Northern Ireland

Fourteen ordered to stand trial on ‘show of strength’ charges linked to drugs turf war in Ards

Charges linked to what has been described by police as a “concerted show of strength” at Weavers Grange

Police officers at Weavers Grange in Newtownards
Police officers at Weavers Grange in Newtownards

Fourteen men have been ordered to stand trial accused of unlawful assembly in an incident police have said was a “concerted show of strength” during a “vicious” drug turf war in north Down.

In an offence rarely seen in the Crown Court the defendants are all jointly charged with a single count of unlawful assembly in that on 6 April 2023, they “assembled with others, in an assembly of three or more persons, to achieve a law or unlawful object in such a way as to cause reasonable and courageous persons in the vicinity to apprehend a breach of peace.”

The men accused of involvement are:

  • 47-year-old Stewart Scott Anderson
  • 22-year-old Reece Beattie
  • 58-year-old Samuel Coulter
  • 53-year-old Barry Dann
  • 36-year-old Jimmy Leung
  • 37-year-old Andrew McGimpsey
  • 49-year-old William Robert McCormick
  • 44-year-old David Milligan
  • 49-year-old Noel Thomas Morrison
  • 25-year-old Harry Murray aka Henry
  • 39-year-old Colin Perry
  • 40-year-old Graham Skinner
  • 42-year-old David James Thompson
  • 33-year-old Ryan Turley.

The charges arise as a result of what has been described by police as a “concerted show of strength” at Weavers Grange in Ards on 6 April and came in the midst of what Judge Hamill has repeatedly described as “an ongoing, vicious feud between not freedom fighters but drug gangsters and I repeat, no one has gain said that.”

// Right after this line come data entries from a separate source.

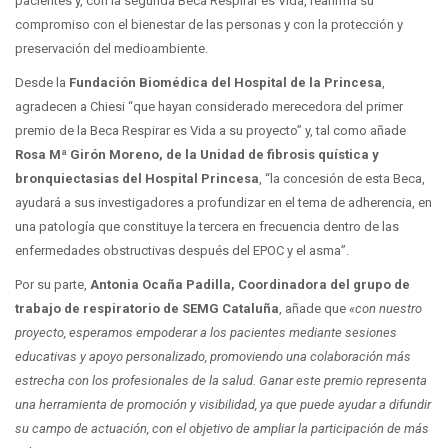
pacientes y, con la segunda Beca Respirar es Vida, reafirma su
compromiso con el bienestar de las personas y con la protección y
preservación del medioambiente.
Desde la
Fundación Biomédica del Hospital de la Princesa
,
agradecen a Chiesi “que hayan considerado merecedora del primer
premio de la Beca Respirar es Vida a su proyecto” y, tal como añade
Rosa Mª Girón Moreno, de la Unidad de fibrosis quística y
bronquiectasias del Hospital Princesa
, “la concesión de esta Beca,
ayudará a sus investigadores a profundizar en el tema de adherencia, en
una patología que constituye la tercera en frecuencia dentro de las
enfermedades obstructivas después del EPOC y el asma”.
Por su parte,
Antonia Ocaña Padilla, Coordinadora del grupo de
trabajo de respiratorio de SEMG Cataluña
, añade que
«con nuestro
proyecto, esperamos empoderar a los pacientes mediante sesiones
educativas y apoyo personalizado, promoviendo una colaboración más
estrecha con los profesionales de la salud. Ganar este premio representa
una herramienta de promoción y visibilidad, ya que puede ayudar a difundir
su campo de actuación, con el objetivo de ampliar la participación de más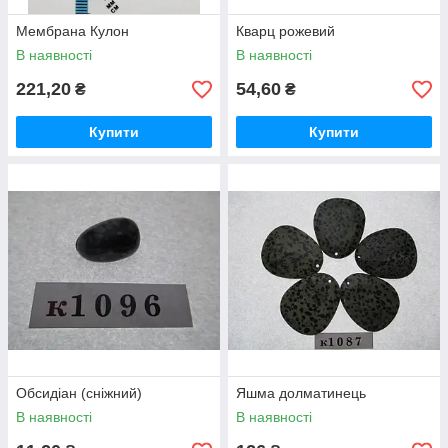
Мембрана Кулон
Кварц рожевий
В наявності
В наявності
221,20
54,60
₴
₴
Купити
Купити
Обсидіан (сніжний)
Яшма долматинець
В наявності
В наявності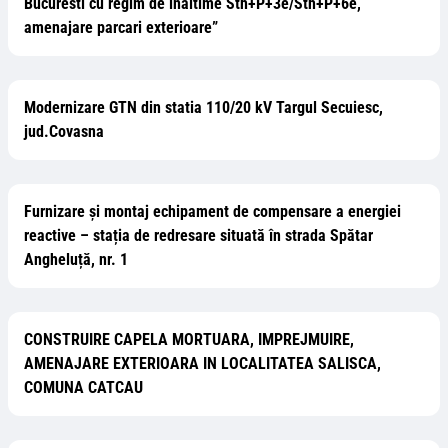
Bucuresti cu regim de inaltime Sth+P+3e/Sth+P+6e,
amenajare parcari exterioare”
Modernizare GTN din statia 110/20 kV Targul Secuiesc,
jud.Covasna
Furnizare și montaj echipament de compensare a energiei
reactive – stația de redresare situată în strada Spătar
Angheluță, nr. 1
CONSTRUIRE CAPELA MORTUARA, IMPREJMUIRE,
AMENAJARE EXTERIOARA IN LOCALITATEA SALISCA,
COMUNA CATCAU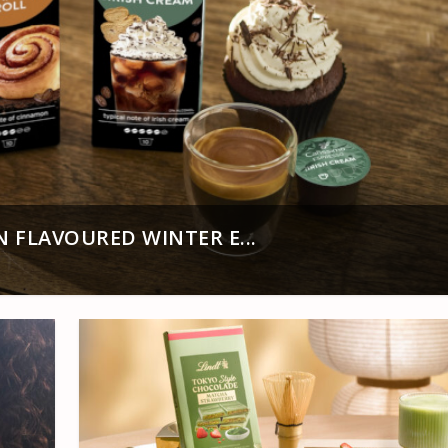
N FLAVOURED WINTER E...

The incident where up to 60 men, many of the wearing masks and balaclavas with at least two of them carrying a ladder and a hammer, marched across the town and into the base of the rival faction where they removed South East Antrim UDA banners from the gable walls of three houses.

Join the Irish News Whatsapp channel

In just a few months from when the feud began on 22 March, there had been more than 120 incidents including petrol bomb attacks, a pipe bomb attack, a shooting, a litany of damage caused and intimidation and even two incidents at the courthouse itself.

In one incident a threat to kill was painted in two foot letters across the front wall of the courthouse and in another windows were broken and a target painted on the walls of the court.

Judge Hamill said the attacks on the courthouse and the threats made against him are “an existential threat to the rule of law in Newtownards.”

In court on Thursday a prosecuting lawyer submitted there was a Prima Facie case against each of the defendants, none of whom exercised heir rights to comment on the charge or to call evidence on their own behalves.

Freeing the 14 on continuing bail, Judge Hamill returned the case to Belfast Crown Court for their non-jury Diplock trial but did not set a date for the arraignment.